Costumed kids and parents come down from East Harlem and over from super-rich Carnegie Hill. Julia and I stand at the door and pass out handfuls of candy -- Mars bars, Butterfinger bars, Skittles, Bazooka bubble gum, Twizzlers, and Snickers -- by the tubfulls.
This is the second year I have paid careful attention to the behavior of the children and their parents and to what they say when they come to the door, and whether they say "thank you" or not.
This year, 95th Street was more crowded than usual (the word obviously gets around), but the behavior was similar to last year.

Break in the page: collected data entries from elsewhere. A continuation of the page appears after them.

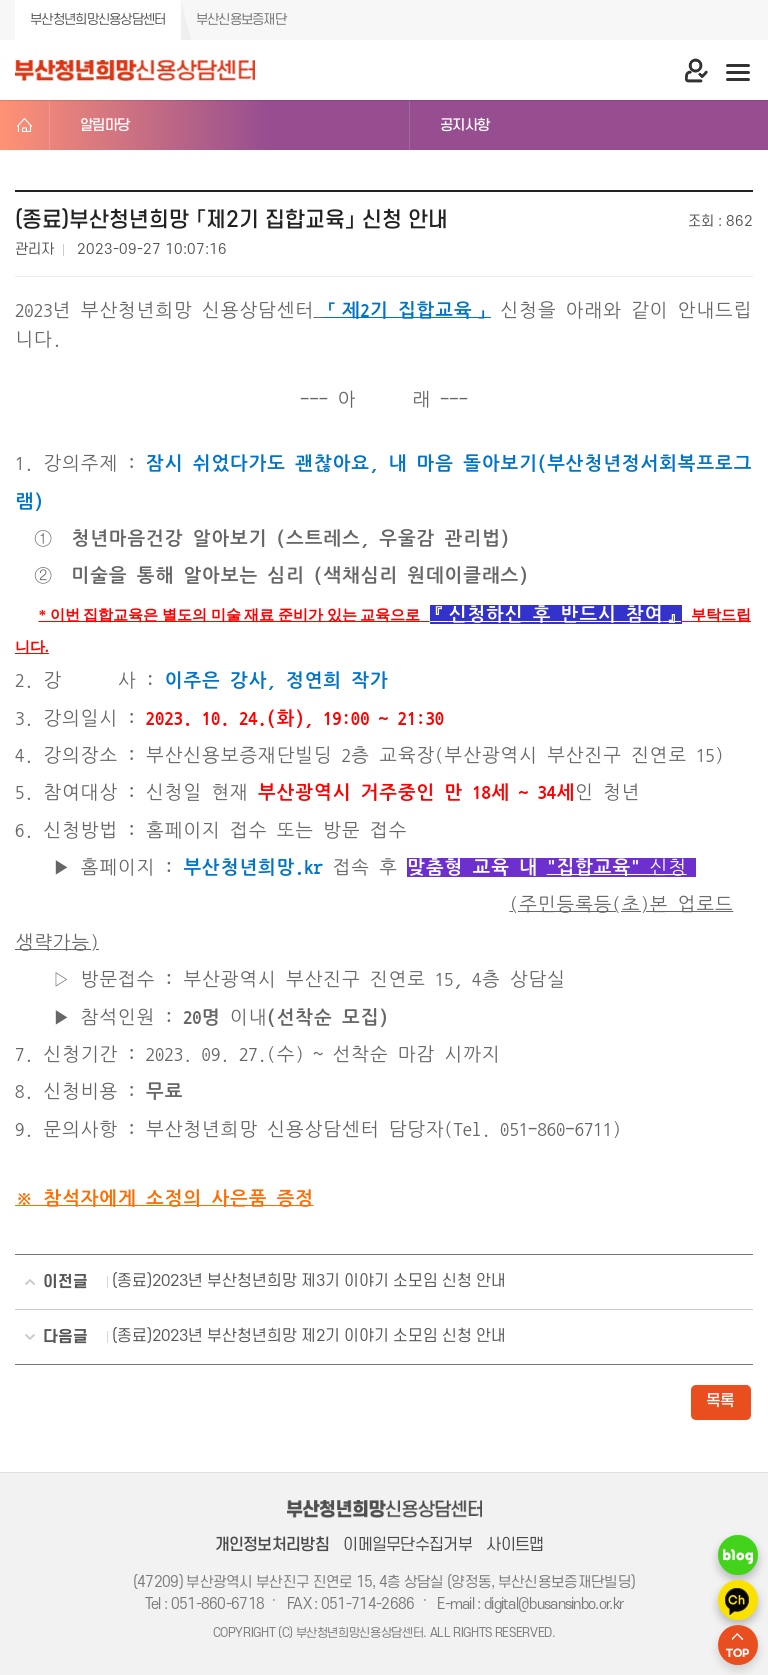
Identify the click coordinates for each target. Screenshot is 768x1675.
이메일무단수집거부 (407, 1546)
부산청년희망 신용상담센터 (135, 70)
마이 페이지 (678, 70)
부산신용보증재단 (241, 19)
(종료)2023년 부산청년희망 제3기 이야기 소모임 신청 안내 (264, 1282)
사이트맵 (514, 1546)
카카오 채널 (738, 1600)
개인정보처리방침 (272, 1546)
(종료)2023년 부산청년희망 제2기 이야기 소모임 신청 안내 (264, 1337)
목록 (720, 1401)
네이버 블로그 (738, 1555)
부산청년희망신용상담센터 (98, 19)
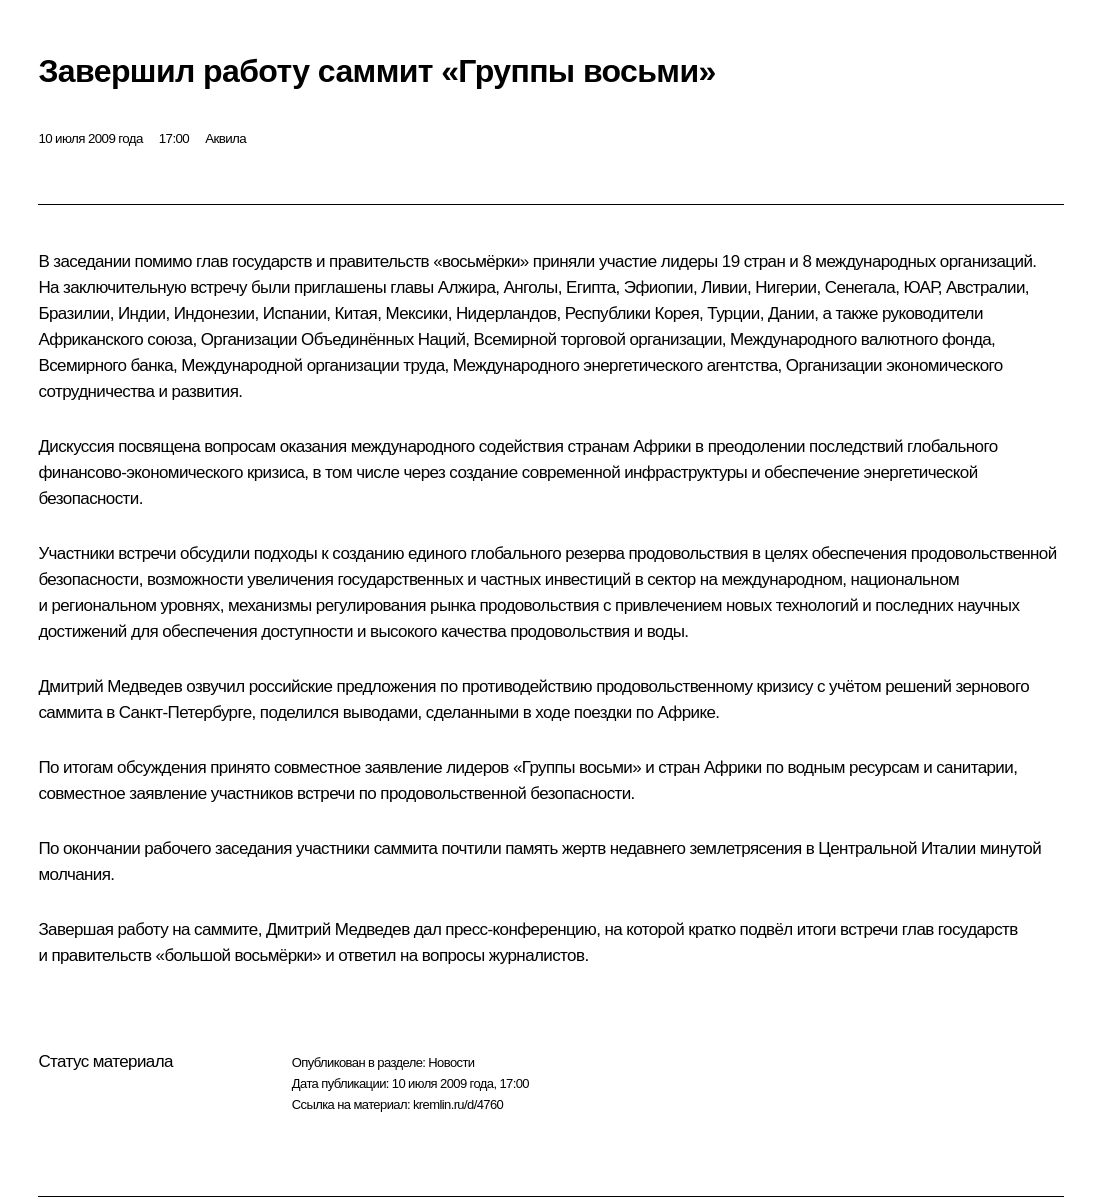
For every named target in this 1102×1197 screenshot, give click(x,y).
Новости (451, 1062)
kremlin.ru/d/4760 (458, 1104)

There were roughly three groups:
1. Parents who sent their kids down the steps alone, kids who held out their bags and greeted us with "trick or treat" or "Happy Halloween," took their candy, and said "thank you." Group #1 consisted of the well-behaved kids.
2. Kids that came down the steps, said nothing or muttered something like "trickortreat," held out their bags, and turned and left without saying "thank you." Group #2 consisted of the entitled kids.
3. Kids that came down the steps with their parents and the parents would say, "Say 'Trick or treat,'" would help the kids hold out their bags, and then would quickly tell the kids, "Say 'thank you.'" Group #3 consisted of the learned-helplessness kids.
What was fascinating to me as a rank amateur behavioral economist was that the majority of the Group #1 well-behaved children were kids of color who almost certainly came down from East Harlem. The kids were polite. The parents would send them down alone, thus urging them to be independent, and after the kids had returned with candy the parents would say "thank you" to us as their children had done. They were grateful.
The majority of the Group #2 entitled kids were boys over ten practicing being sullen teenagers and neighborhood kids who walked over from Fifth and Park Avenue. Many of them with mothers who didn't pay attention to their kids as they talked with other mothers or on their cell phones. They didn't prompt their kids and I rarely heard a "thank you" from them or from their kids.
After one group of especially snotty, entitled kids came and went without a "thank you," I went up to the sidewalk and said to a group of parents (mostly mothers), "It's interesting how few kids say 'thank you.'" I got dirty looks that would have withered Henry Paulson. One mother said indignantly, "Not my daughter!" (She was wrong; her daughter hadn't uttered a word of thanks.) And I head another mother in the group mumble, "How rude." That's Park Avenue for you. The kids probably went to Dalton.
I felt sorry for the Group #3 learned-helplessness kids. Almost all of them did not come from East Harlem. Most of them had fancy, store-bought costumes. (I'm sure to elicit an "How adorable" comment so the parent would feel successful.) I can understand accompanying one-year olds and prompting them, but some mothers were doing it with three- and four-year-olds. The parents were absolutely clueless that they were teaching their kids to be helpless and not to be independent.
Not all one-year-olds came with their parents. I saw several struggling down the steps, some with bags as big as they were, tripping on their costumes, coming to the door wide-eyed looking for candy, and then determinedly, seriously crawling back up after accomplishing their all-important mission -- candy. Those kids are going to be OK; they'll be the bosses of and will eventually have to fire the learned-helplessess kids.
I estimate that the majority of the kids were nice, well-mannered, and said "thank you." But the percentage of entitled kids who didn't say "thank you" was disturbingly high this year, which is probably a function of living in one of the richest neighborhoods in the world where kids are spoiled, where parents hire tutors to do their kids' homework, and where many of the parents work on Wall Street.
I'm pretty sure none of those parents read this blog, but if they did I would tell them to teach their children to say "thank you," and that they would be better off if they lived in East Harlem where their kids would learn to get their own candy and be grateful when they finally got it. The kids would learn that their candy tastes sweeter when they have to work for it.